*PROVIDED ENTRIES:*
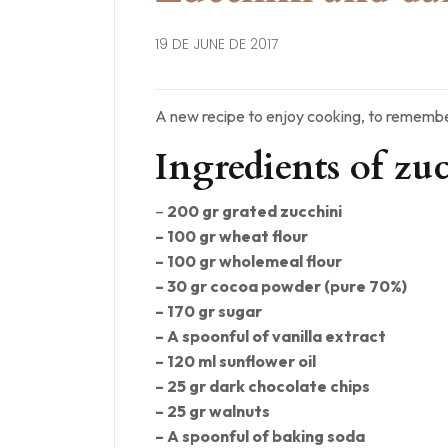
19 DE JUNE DE 2017
A new recipe to enjoy cooking, to remembe
Ingredients of zu
–
200 gr grated zucchini
– 100 gr wheat flour
– 100 gr wholemeal flour
– 30 gr cocoa powder (pure 70%)
– 170 gr sugar
– A spoonful of vanilla extract
– 120 ml sunflower oil
– 25 gr dark chocolate chips
– 25 gr walnuts
– A spoonful of baking soda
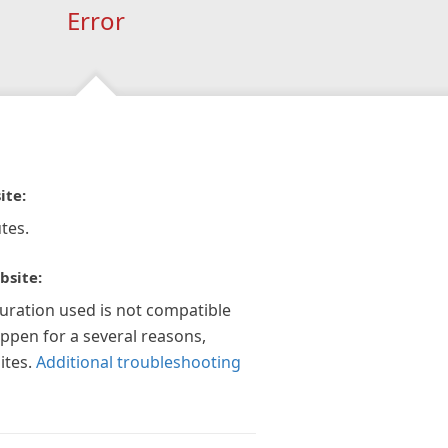
Error
ite:
tes.
bsite:
guration used is not compatible
appen for a several reasons,
ites.
Additional troubleshooting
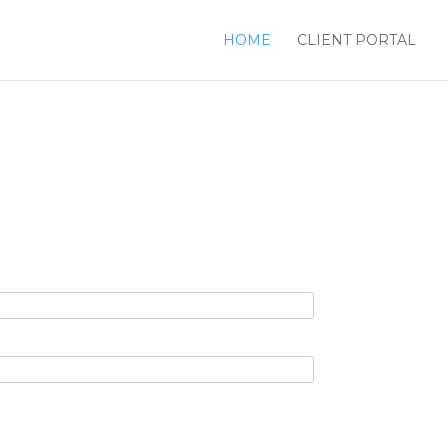
HOME
CLIENT PORTAL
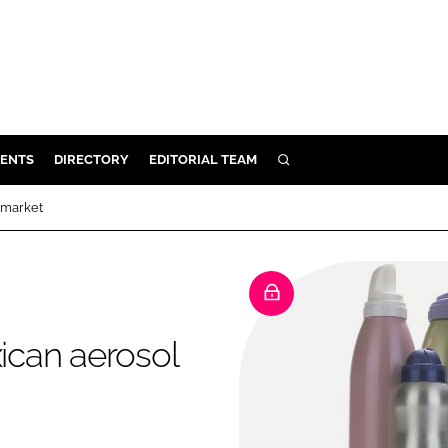
ENTS
DIRECTORY
EDITORIAL TEAM
SEARCH
E
l market
OSMETICS
CE
E
xican aerosol
OMING
G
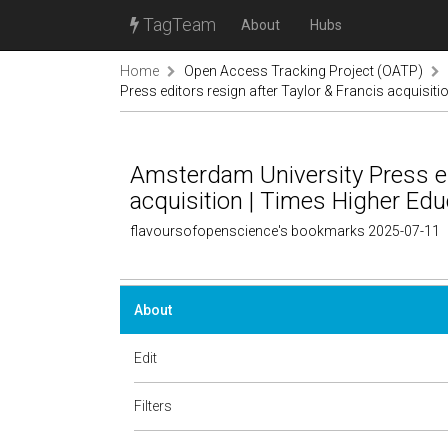
TagTeam
About
Hubs
Home
Open Access Tracking Project (OATP)
Press editors resign after Taylor & Francis acquisit
Amsterdam University Press edi
acquisition | Times Higher Edu
flavoursofopenscience's bookmarks 2025-07-11
About
Edit
Filters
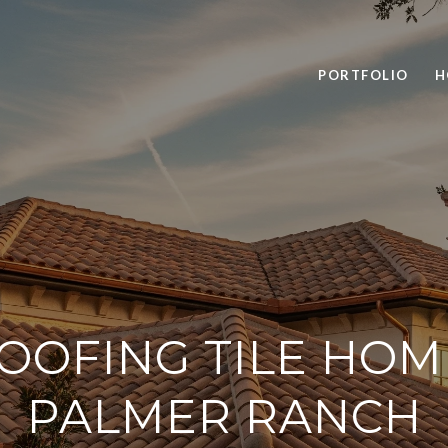
PORTFOLIO
H
OOFING TILE HOM
PALMER RANCH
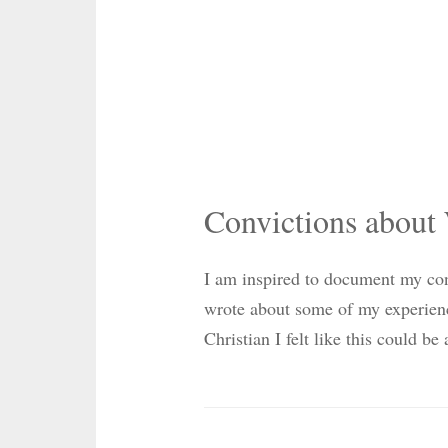
Convictions about
I am inspired to document my conv
wrote about some of my experie
Christian I felt like this could b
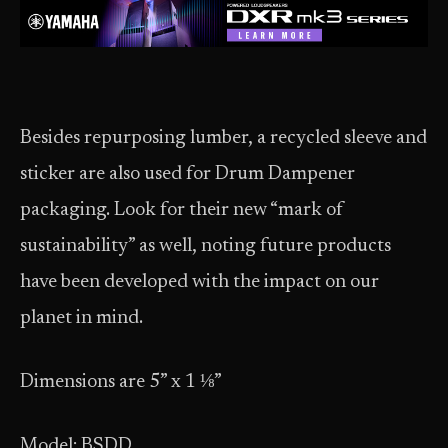
Besides repurposing lumber, a recycled sleeve and
sticker are also used for Drum Dampener
packaging. Look for their new “mark of
sustainability” as well, noting future products
have been developed with the impact on our
planet in mind.
Dimensions are 5” x 1 ⅛”
Model: BSDD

*WHAT NEEDS TO BE DONE:*
For every line above that includes the word "spoonful", return the line.

*ANSWER BELOW:*
– A spoonful of vanilla extract
– A spoonful of baking soda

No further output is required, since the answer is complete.